▶ **TASK TO CARRY OUT**
With the pictures omitted, write out the entries that follow exactly as they stand.

== Segment start ==

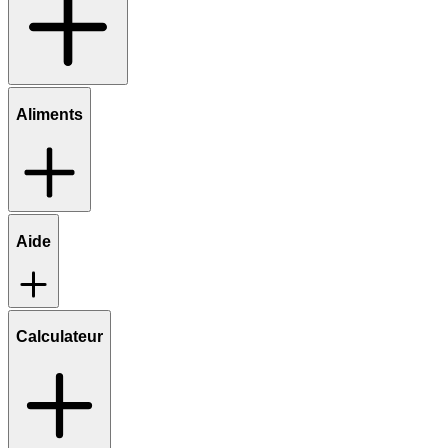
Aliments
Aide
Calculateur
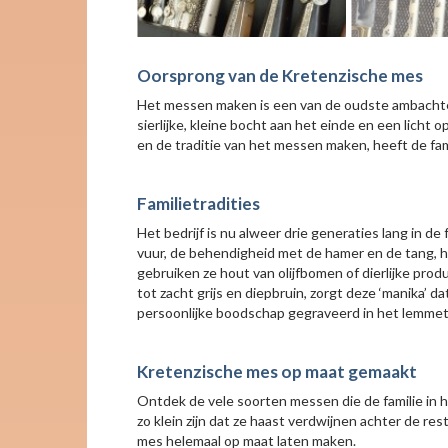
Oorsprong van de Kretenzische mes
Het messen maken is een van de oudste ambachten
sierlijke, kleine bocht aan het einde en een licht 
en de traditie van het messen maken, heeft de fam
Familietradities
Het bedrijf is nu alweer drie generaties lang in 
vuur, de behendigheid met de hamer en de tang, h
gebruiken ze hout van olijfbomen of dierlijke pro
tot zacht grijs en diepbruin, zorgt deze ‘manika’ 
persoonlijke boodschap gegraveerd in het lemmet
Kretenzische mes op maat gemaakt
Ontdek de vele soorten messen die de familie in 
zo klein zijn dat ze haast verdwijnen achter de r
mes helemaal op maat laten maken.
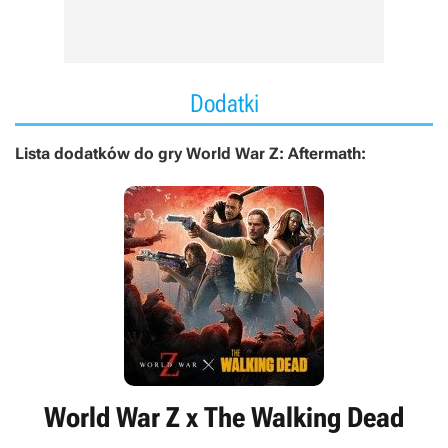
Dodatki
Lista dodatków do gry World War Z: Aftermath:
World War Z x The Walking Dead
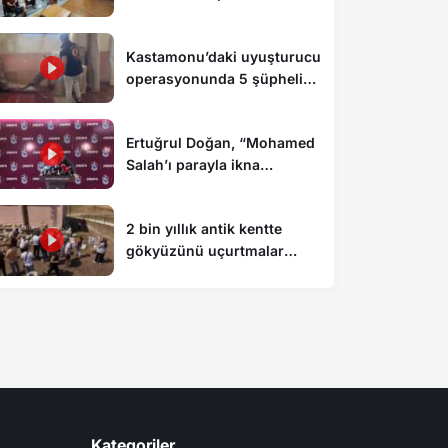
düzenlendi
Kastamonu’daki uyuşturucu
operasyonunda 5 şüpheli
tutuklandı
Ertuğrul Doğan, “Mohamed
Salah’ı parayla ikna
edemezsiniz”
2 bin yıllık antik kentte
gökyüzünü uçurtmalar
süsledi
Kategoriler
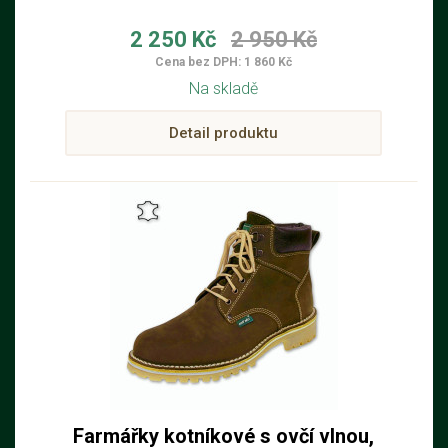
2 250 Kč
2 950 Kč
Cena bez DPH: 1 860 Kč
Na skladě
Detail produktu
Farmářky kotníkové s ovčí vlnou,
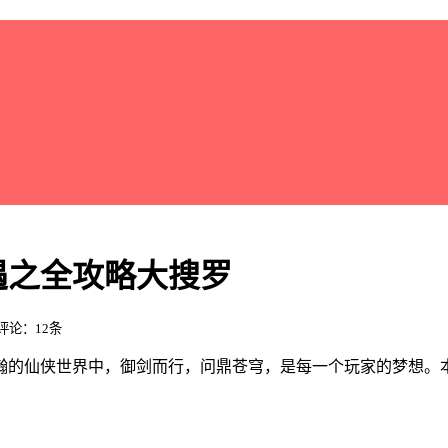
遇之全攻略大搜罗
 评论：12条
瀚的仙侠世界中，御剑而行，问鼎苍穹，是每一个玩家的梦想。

== Segment end ==

▶ **OUTPUT OF THE TASK**
Aliments
Aide
Calculateur
Oorsprong van de Kretenzische mes
Het messen maken is een van de oudste ambachten
sierlijke, kleine bocht aan het einde en een licht 
en de traditie van het messen maken, heeft de fam
Familietradities
Het bedrijf is nu alweer drie generaties lang in 
vuur, de behendigheid met de hamer en de tang, h
gebruiken ze hout van olijfbomen of dierlijke pro
tot zacht grijs en diepbruin, zorgt deze ‘manika’ 
persoonlijke boodschap gegraveerd in het lemmet
Kretenzische mes op maat gemaakt
Ontdek de vele soorten messen die de familie in 
zo klein zijn dat ze haast verdwijnen achter de r
mes helemaal op maat laten maken.
Dodatki
Lista dodatków do gry World War Z: Aftermath:
World War Z x The Walking Dead
düzenlendi
Kastamonu’daki uyuşturucu
operasyonunda 5 şüpheli
tutuklandı
Ertuğrul Doğan, “Mohamed
Salah’ı parayla ikna
edemezsiniz”
2 bin yıllık antik kentte
gökyüzünü uçurtmalar
süsledi
Kategoriler
2 250 Kč
2 950 Kč
Cena bez DPH: 1 860 Kč
Na skladě
Detail produktu
Farmářky kotníkové s ovčí vlnou,
遇之全攻略大搜罗
 评论：12条
瀚的仙侠世界中，御剑而行，问鼎苍穹，是每一个玩家的梦想。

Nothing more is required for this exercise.